Klaus Wehmuth, Artur Ziviani, Leonardo Chinelate Costa, Ana Paula Couto da Silva, Alex Borges Vieira
In complex network analysis, centralities based on shortest paths, such as betweenness and closeness, are widely used. More recently, many complex systems are being represented by time-varying, multilayer, and time-varying multilayer networks, i.e. multidimensional (or high order) networks. Nevertheless, it is well-known that the aggregation process may create spurious paths on the aggregated view of such multidimensional (high order) networks. Consequently, these spurious paths may then cause shortest-path based centrality metrics to produce incorrect results, thus undermining the network centrality analysis. In this context, we propose a method able to avoid taking into account spurious paths when computing centralities based on shortest paths in multidimensional (or high order) networks. Our method is based on MultiAspect Graphs~(MAG) to represent the multidimensional networks and we show that well-known centrality algorithms can be straightforwardly adapted to the MAG environment. Moreover, we show that, by using this MAG representation, pitfalls usually associated with spurious paths resulting from aggregation in multidimensional networks can be avoided at the time of the aggregation process. As a result, shortest-path based centralities are assured to be computed correctly for multidimensional networks, without taking into account spurious paths that could otherwise lead to incorrect results. We also present a case study that shows the impact of spurious paths in the computing of shortest paths and consequently of shortest-path based centralities, such as betweenness and closeness, thus illustrating the importance of this contribution.

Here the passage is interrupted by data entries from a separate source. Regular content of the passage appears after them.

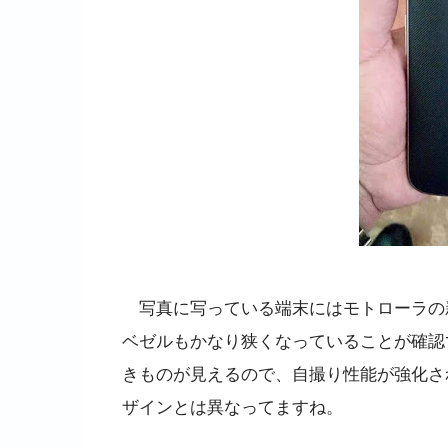
写真に写っている端末にはモトローラの
ベゼルもかなり狭くなっていることが確認
きものが見えるので、自撮り性能が強化さ
ザインとは異なってますね。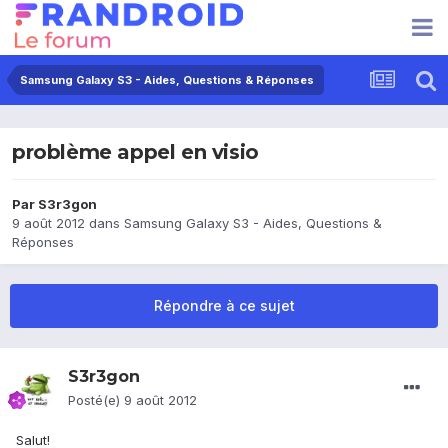
Samsung Galaxy S3 - Aides, Questions & Réponses
problème appel en visio
Par
S3r3gon
9 août 2012
dans
Samsung Galaxy S3 - Aides, Questions &
Réponses
Répondre à ce sujet
S3r3gon
Posté(e)
9 août 2012
Salut!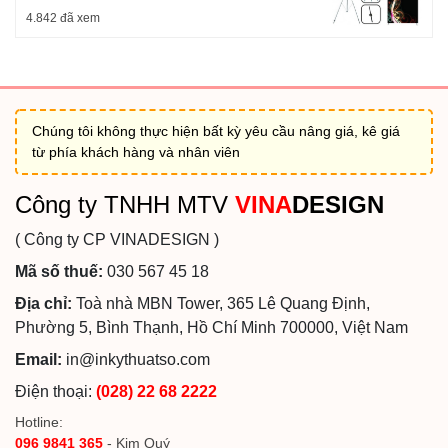
4.842 đã xem
Chúng tôi không thực hiện bất kỳ yêu cầu nâng giá, kê giá
từ phía khách hàng và nhân viên
Công ty TNHH MTV
VINA
DESIGN
( Công ty CP VINADESIGN )
Mã số thuế:
030 567 45 18
Địa chỉ:
Toà nhà MBN Tower, 365 Lê Quang Định,
Phường 5, Bình Thạnh, Hồ Chí Minh 700000, Việt Nam
Email:
in@inkythuatso.com
Điện thoại:
(028) 22 68 2222
Hotline:
096 9841 365
- Kim Quý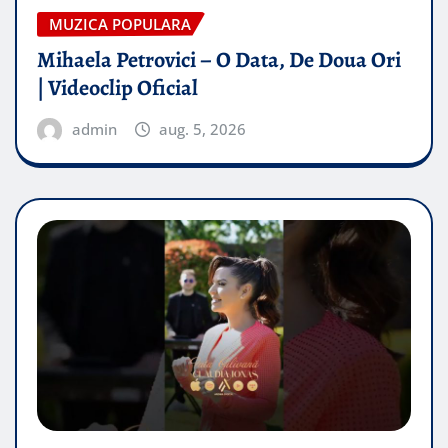
MUZICA POPULARA
Mihaela Petrovici – O Data, De Doua Ori
| Videoclip Oficial
admin
aug. 5, 2026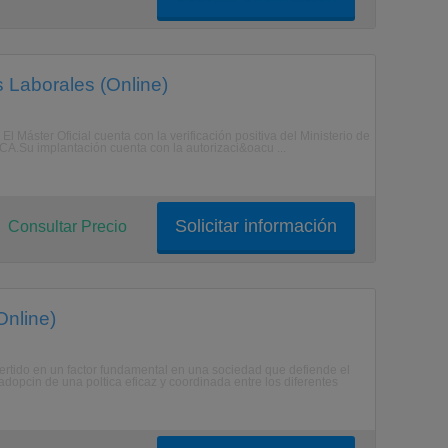
 Laborales (Online)
l Máster Oficial cuenta con la verificación positiva del Ministerio de
CA.Su implantación cuenta con la autorizaci&oacu ...
Solicitar información
Consultar Precio
Online)
vertido en un factor fundamental en una sociedad que defiende el
 adopcin de una poltica eficaz y coordinada entre los diferentes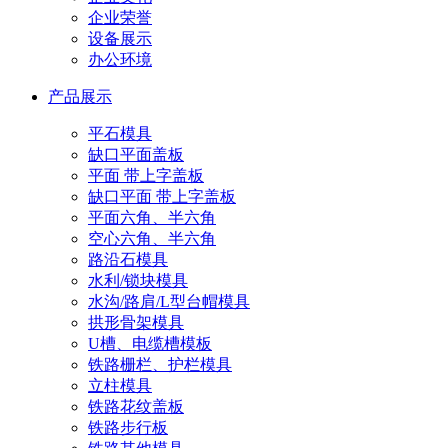
企业荣誉
设备展示
办公环境
产品展示
平石模具
缺口平面盖板
平面 带上字盖板
缺口平面 带上字盖板
平面六角、半六角
空心六角、半六角
路沿石模具
水利/锁块模具
水沟/路肩/L型台帽模具
拱形骨架模具
U槽、电缆槽模板
铁路栅栏、护栏模具
立柱模具
铁路花纹盖板
铁路步行板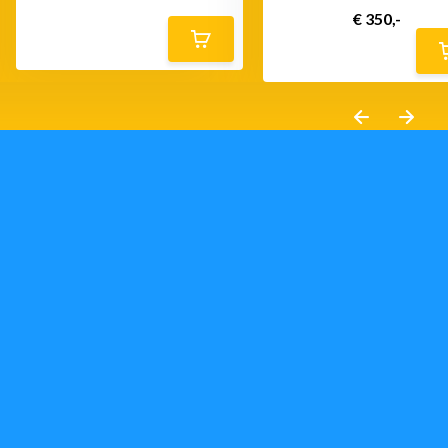
€ 350,-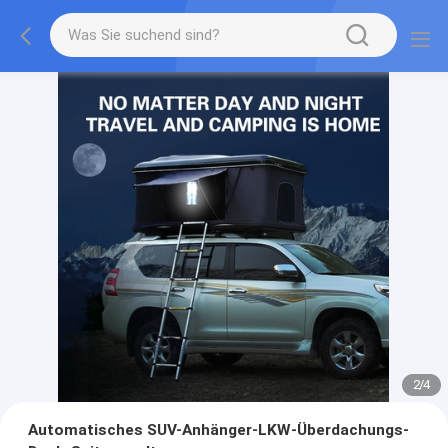
2
/
4
Automatisches SUV-Anhänger-LKW-Überdachungs-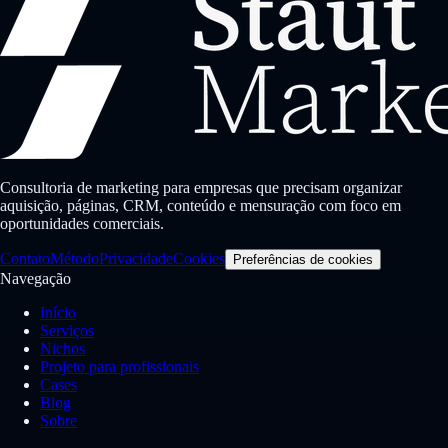
Consultoria de marketing para empresas que precisam organizar
aquisição, páginas, CRM, conteúdo e mensuração com foco em
oportunidades comerciais.
Contato
Método
Privacidade
Cookies
Preferências de cookies
Navegação
Início
Serviços
Nichos
Projeto para profissionais
Cases
Blog
Sobre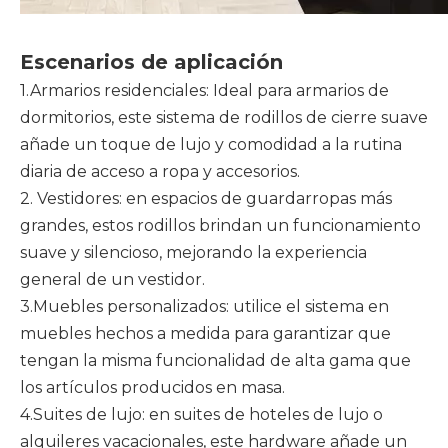
Escenarios de aplicación
1.Armarios residenciales: Ideal para armarios de
dormitorios, este sistema de rodillos de cierre suave
añade un toque de lujo y comodidad a la rutina
diaria de acceso a ropa y accesorios.
2. Vestidores: en espacios de guardarropas más
grandes, estos rodillos brindan un funcionamiento
suave y silencioso, mejorando la experiencia
general de un vestidor.
3.Muebles personalizados: utilice el sistema en
muebles hechos a medida para garantizar que
tengan la misma funcionalidad de alta gama que
los artículos producidos en masa.
4.Suites de lujo: en suites de hoteles de lujo o
alquileres vacacionales, este hardware añade un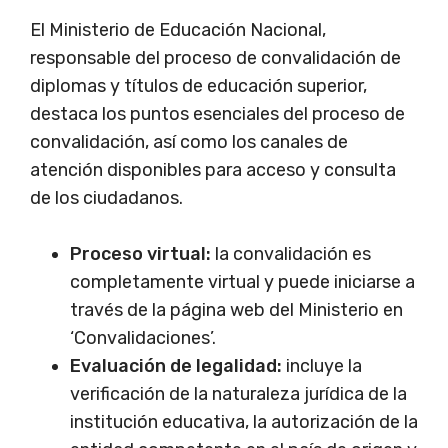
El Ministerio de Educación Nacional,
responsable del proceso de convalidación de
diplomas y títulos de educación superior,
destaca los puntos esenciales del proceso de
convalidación, así como los canales de
atención disponibles para acceso y consulta
de los ciudadanos.
Proceso virtual:
la convalidación es
completamente virtual y puede iniciarse a
través de la página web del Ministerio en
‘Convalidaciones’.
Evaluación de legalidad:
incluye la
verificación de la naturaleza jurídica de la
institución educativa, la autorización de la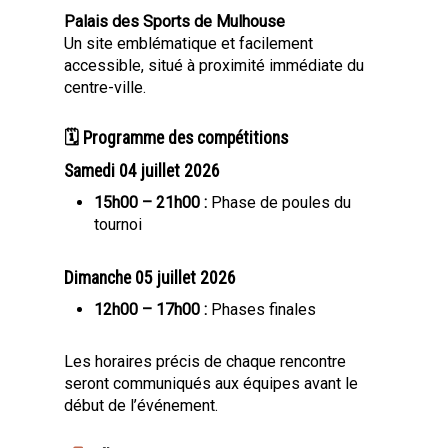
Palais des Sports de Mulhouse
Un site emblématique et facilement
accessible, situé à proximité immédiate du
centre-ville.
🗓 Programme des compétitions
Samedi 04 juillet 2026
15h00 – 21h00 :
Phase de poules du
tournoi
Dimanche 05 juillet 2026
12h00 – 17h00 :
Phases finales
Les horaires précis de chaque rencontre
seront communiqués aux équipes avant le
début de l’événement.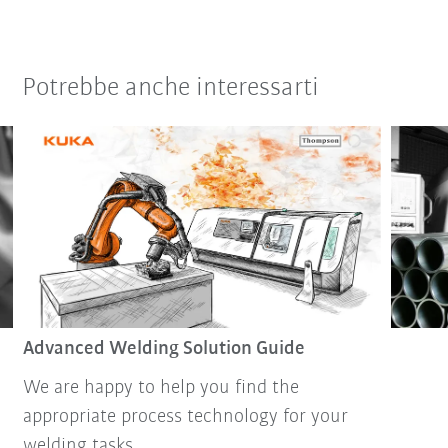
Potrebbe anche interessarti
Advanced Welding Solution Guide
We are happy to help you find the
appropriate process technology for your
welding tasks.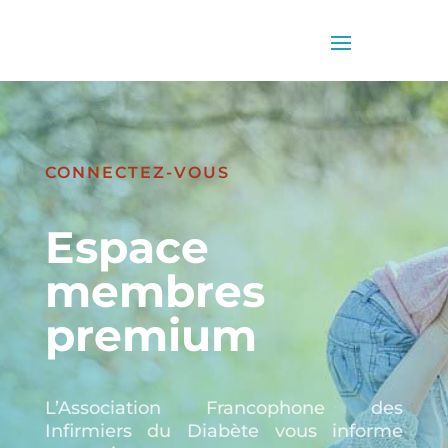
CONNECTEZ-VOUS
Espace
membres
premium
L’Association Francophone des
Infirmiers du Diabète vous informe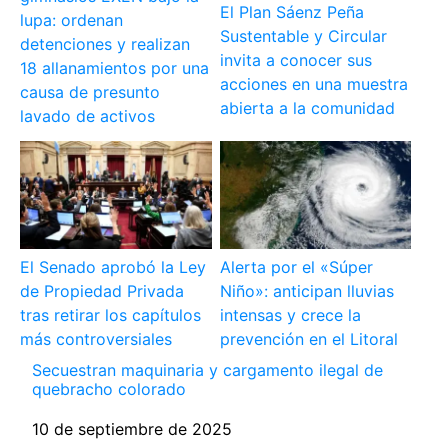
El Plan Sáenz Peña
lupa: ordenan
Sustentable y Circular
detenciones y realizan
invita a conocer sus
18 allanamientos por una
acciones en una muestra
causa de presunto
abierta a la comunidad
lavado de activos
El Senado aprobó la Ley
Alerta por el «Súper
de Propiedad Privada
Niño»: anticipan lluvias
tras retirar los capítulos
intensas y crece la
más controversiales
prevención en el Litoral
Secuestran maquinaria y cargamento ilegal de
quebracho colorado
Fecha
10 de septiembre de 2025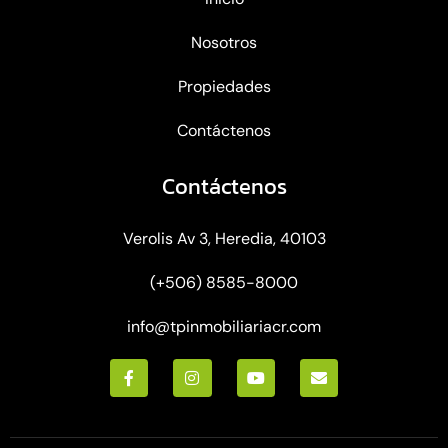
Nosotros
Propiedades
Contáctenos
Contáctenos
Verolis Av 3, Heredia, 40103
(+506) 8585-8000
info@tpinmobiliariacr.com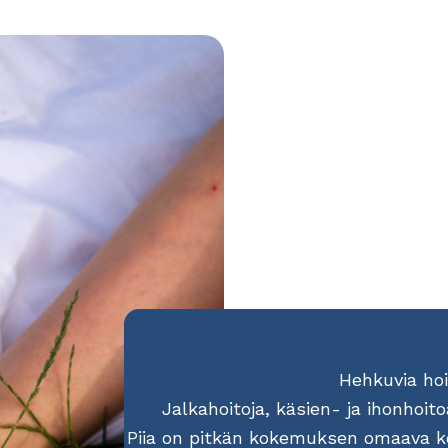
Hehkuvia hoi
Jalkahoitoja, käsien- ja ihonhoito
Piia on pitkän kokemuksen omaava ko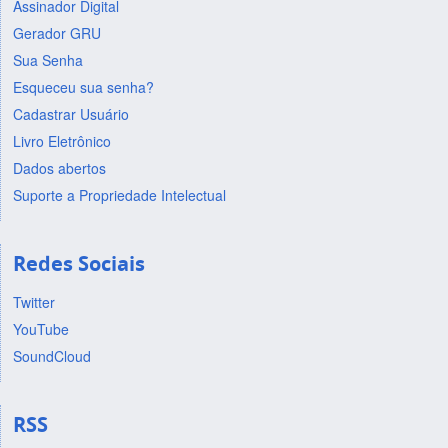
Assinador Digital
Gerador GRU
Sua Senha
Esqueceu sua senha?
Cadastrar Usuário
Livro Eletrônico
Dados abertos
Suporte a Propriedade Intelectual
Redes Sociais
Twitter
YouTube
SoundCloud
RSS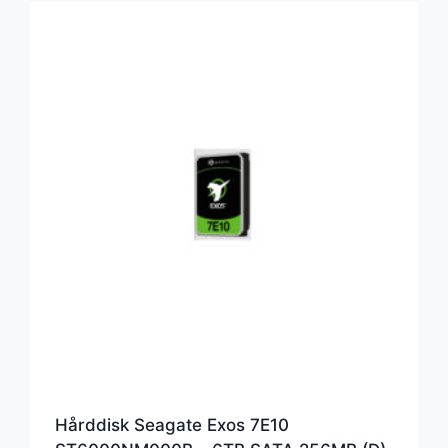
Hårddisk Seagate Exos 7E10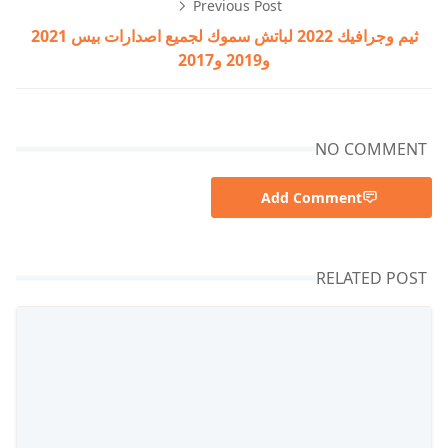
Previous Post
ثيم وجرافيك 2022 لباتش سموك لجميع اصدارات بيس 2021
و2019 و2017
NO COMMENT
Add Comment
RELATED POST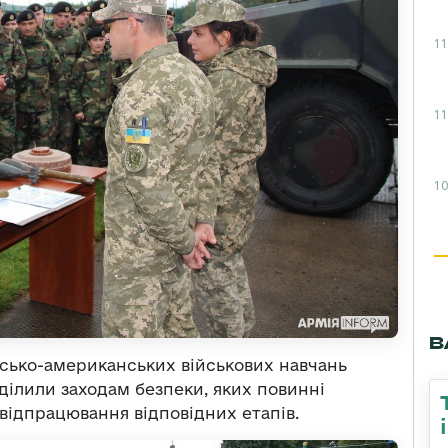
11
11
10
В
нсько-американських військових навчань
иділили заходам безпеки, яких повинні
відпрацювання відповідних етапів.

Eduardo Chinelate Costa, Alex Borges Vieira, Klaus Wehmuth, Artur Ziviani, Ana Paula Couto da Silva
There is an ever-increasing interest in investigating dynamics in time-varying graphs (TVGs). Nevertheless, so far, the notion of centrality in TVG scenarios usually refers to metrics that assess the relative importance of nodes along the temporal evolution of the dynamic complex network. For some TVG scenarios, however, more important than identifying the central nodes under a given node centrality definition is identifying the key time instants for taking certain actions. In this paper, we thus introduce and investigate the notion of time centrality in TVGs. Analogously to node centrality, time centrality evaluates the relative importance of time instants in dynamic complex networks. In this context, we present two time centrality metrics related to diffusion processes. We evaluate the two defined metrics using both a real-world dataset representing an in-person contact dynamic network and a synthetically generated randomized TVG. We validate the concept of time centrality showing that diffusion starting at the best classified time instants (i.e. the most central ones), according to our metrics, can perform a faster and more efficient diffusion process.